Dass Holzdeppe, der sich seine Haare passend bereits goldfarben gefärbt hatte, das erste WM-Gold für die Stabhochspringer gewonnen hat, verleiht seinem Sieg noch eine besondere Note. „Jeder hat sein Ding durchgezogen. Wir haben eine fast perfekte Ausbeute geholt mit zwei Medaillen.“

Kugelstoßerin Schwanitz holt Silber

Dass dem Deutschen Leichtathletik-Verband (DLV) an diesem milden Abend im abermals allenfalls halb gefüllten Luschniki-Stadion eine weitere Medaille ins Kontor fiel, dafür sorgte die Kugelstoßerin Christina Schwanitz. Vor dem sechsten und letzten Versuch noch außerhalb der Medaillenränge, wuchtete die Dresdnerin ihr Arbeitsgerät fulminant auf eine persönliche Bestweite. 20,41 Meter langten für die Silbermedaille hinter der Abonnements-Siegerin Valerie Adams aus Neuseeland (20,88).
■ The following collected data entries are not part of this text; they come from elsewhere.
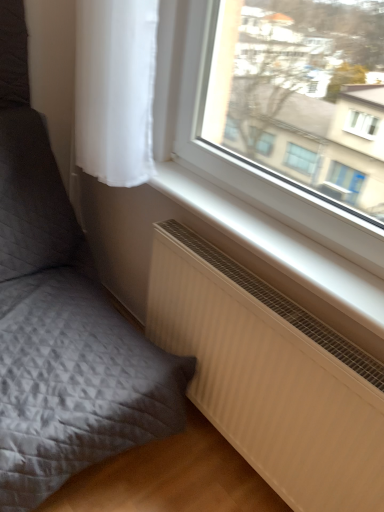 What do you see at coordinates (61, 319) in the screenshot?
I see `matte gray cushion at lower left` at bounding box center [61, 319].

Find the location of `white sheer curtain at upper left`. white sheer curtain at upper left is located at coordinates (115, 89).

The image size is (384, 512). What do you see at coordinates (115, 89) in the screenshot? I see `white sheer curtain at upper left` at bounding box center [115, 89].

What are the coordinates of `white matte window sill at lower center` in the screenshot? It's located at (278, 245).

This screenshot has width=384, height=512. What are the coordinates of `window sill lying on the right of white ribbed radiator at lower right` in the screenshot? It's located at 278,245.

Is white ribbed radiator at lower right inside the boundaries of white matte window sill at lower center, or outside?

white ribbed radiator at lower right lies outside white matte window sill at lower center.

Can you confirm if white ribbed radiator at lower right is wider than white matte window sill at lower center?

In fact, white ribbed radiator at lower right might be narrower than white matte window sill at lower center.

Is white ribbed radiator at lower right shorter than white matte window sill at lower center?

Incorrect, the height of white ribbed radiator at lower right does not fall short of that of white matte window sill at lower center.

From the image's perspective, which one is positioned lower, white sheer curtain at upper left or matte gray cushion at lower left?

matte gray cushion at lower left.

Identify the location of furniture below the white sheer curtain at upper left (from the image's perspective). (61, 319).

Is white sheer curtain at upper left wider than matte gray cushion at lower left?

In fact, white sheer curtain at upper left might be narrower than matte gray cushion at lower left.

Can you tell me how much white ribbed radiator at lower right and white sheer curtain at upper left differ in facing direction?

The angular difference between white ribbed radiator at lower right and white sheer curtain at upper left is 1.9 degrees.

I want to click on curtain behind the white ribbed radiator at lower right, so click(x=115, y=89).

Which object is wider, white ribbed radiator at lower right or white sheer curtain at upper left?

white sheer curtain at upper left is wider.

Based on the photo, is white ribbed radiator at lower right looking in the opposite direction of white sheer curtain at upper left?

No.

How different are the orientations of white ribbed radiator at lower right and matte gray cushion at lower left in degrees?

90.8 degrees.

How distant is white ribbed radiator at lower right from matte gray cushion at lower left?

white ribbed radiator at lower right is 15.11 inches from matte gray cushion at lower left.

Based on the photo, is white ribbed radiator at lower right looking in the opposite direction of matte gray cushion at lower left?

No, matte gray cushion at lower left is not at the back of white ribbed radiator at lower right.

Would you say white ribbed radiator at lower right contains matte gray cushion at lower left?

No, white ribbed radiator at lower right does not contain matte gray cushion at lower left.

Are matte gray cushion at lower left and white ribbed radiator at lower right located far from each other?

Actually, matte gray cushion at lower left and white ribbed radiator at lower right are a little close together.

Which object is further away from the camera, matte gray cushion at lower left or white ribbed radiator at lower right?

white ribbed radiator at lower right is further from the camera.

Could white ribbed radiator at lower right be considered to be inside white sheer curtain at upper left?

No, white ribbed radiator at lower right is located outside of white sheer curtain at upper left.

Is white sheer curtain at upper left looking in the opposite direction of white ribbed radiator at lower right?

No, white sheer curtain at upper left is not facing the opposite direction of white ribbed radiator at lower right.

Image resolution: width=384 pixels, height=512 pixels. In order to click on radiator that appears on the right of white sheer curtain at upper left in this screenshot , I will do `click(270, 376)`.

Which is behind, point (84, 112) or point (347, 453)?

The point (84, 112) is more distant.

Considering the relative sizes of white sheer curtain at upper left and white matte window sill at lower center in the image provided, is white sheer curtain at upper left taller than white matte window sill at lower center?

Indeed, white sheer curtain at upper left has a greater height compared to white matte window sill at lower center.

From a real-world perspective, is white sheer curtain at upper left below white matte window sill at lower center?

No.

Between white sheer curtain at upper left and white matte window sill at lower center, which one is positioned in front?

white matte window sill at lower center.

Which is more to the left, white sheer curtain at upper left or white matte window sill at lower center?

From the viewer's perspective, white sheer curtain at upper left appears more on the left side.

The width and height of the screenshot is (384, 512). Identify the location of window sill behind the white ribbed radiator at lower right. tap(278, 245).

Identify the location of curtain above the matte gray cushion at lower left (from a real-world perspective). pyautogui.click(x=115, y=89).

Considering their positions, is white sheer curtain at upper left positioned closer to matte gray cushion at lower left than white ribbed radiator at lower right?

white ribbed radiator at lower right is positioned closer to the anchor matte gray cushion at lower left.

Considering their positions, is white sheer curtain at upper left positioned closer to white ribbed radiator at lower right than white matte window sill at lower center?

→ The object closer to white ribbed radiator at lower right is white matte window sill at lower center.

Which object lies further to the anchor point white ribbed radiator at lower right, matte gray cushion at lower left or white sheer curtain at upper left?

white sheer curtain at upper left is further to white ribbed radiator at lower right.

Which object lies further to the anchor point white sheer curtain at upper left, white matte window sill at lower center or white ribbed radiator at lower right?

white ribbed radiator at lower right lies further to white sheer curtain at upper left than the other object.

Looking at the image, which one is located closer to white sheer curtain at upper left, matte gray cushion at lower left or white matte window sill at lower center?

Among the two, white matte window sill at lower center is located nearer to white sheer curtain at upper left.

When comparing their distances from white matte window sill at lower center, does white ribbed radiator at lower right or matte gray cushion at lower left seem closer?

Based on the image, white ribbed radiator at lower right appears to be nearer to white matte window sill at lower center.

Looking at the image, which one is located further to white ribbed radiator at lower right, matte gray cushion at lower left or white matte window sill at lower center?

Among the two, matte gray cushion at lower left is located further to white ribbed radiator at lower right.

Based on their spatial positions, is white ribbed radiator at lower right or matte gray cushion at lower left closer to white sheer curtain at upper left?

Based on the image, matte gray cushion at lower left appears to be nearer to white sheer curtain at upper left.

Where is `radiator between matte gray cushion at lower left and white matte window sill at lower center in the horizontal direction`? The width and height of the screenshot is (384, 512). radiator between matte gray cushion at lower left and white matte window sill at lower center in the horizontal direction is located at coordinates (270, 376).

The height and width of the screenshot is (512, 384). I want to click on window sill that lies between white sheer curtain at upper left and white ribbed radiator at lower right from top to bottom, so click(x=278, y=245).

Identify the location of curtain between matte gray cushion at lower left and white matte window sill at lower center in the horizontal direction. The height and width of the screenshot is (512, 384). (115, 89).

The image size is (384, 512). What are the coordinates of `furniture that lies between white sheer curtain at upper left and white ribbed radiator at lower right from top to bottom` in the screenshot? It's located at (61, 319). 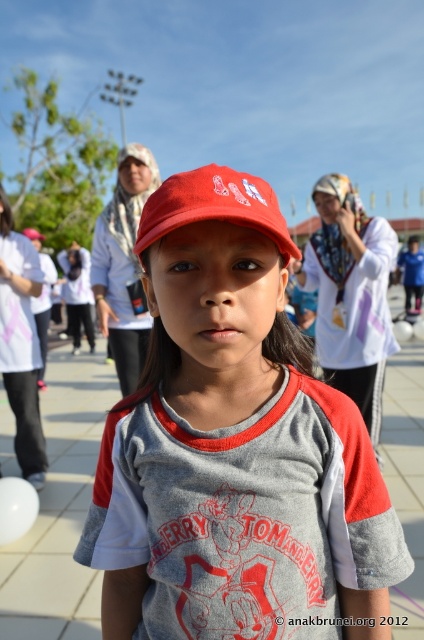 Is matte red cap at center smaller than matte red baseball cap at center?

Actually, matte red cap at center might be larger than matte red baseball cap at center.

Does point (257, 442) come in front of point (198, 168)?

No, it is behind (198, 168).

Where is `matte red cap at center`? This screenshot has height=640, width=424. matte red cap at center is located at coordinates (234, 448).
Ha, ha, lachte Schwanitz später mit heiserer Stimme dröhnend, sodass jedermann sie hören konnte in den Stadionkatakomben: „Ich hatte ja noch eine Wette mit meinem Trainer laufen. Entweder ich stoße 20 Meter, wenn mein Trainer dabei ist. Oder zwei Meter mehr als Nadine Kleinert in einem gemeinsamen Wettkampf.“ Diese Wette hat sich gelohnt: Im nächsten Trainingslager in Kienbaum muss Sven Lang Morgenmuffel Schwanitz länger schlafen lassen zur Belohnung.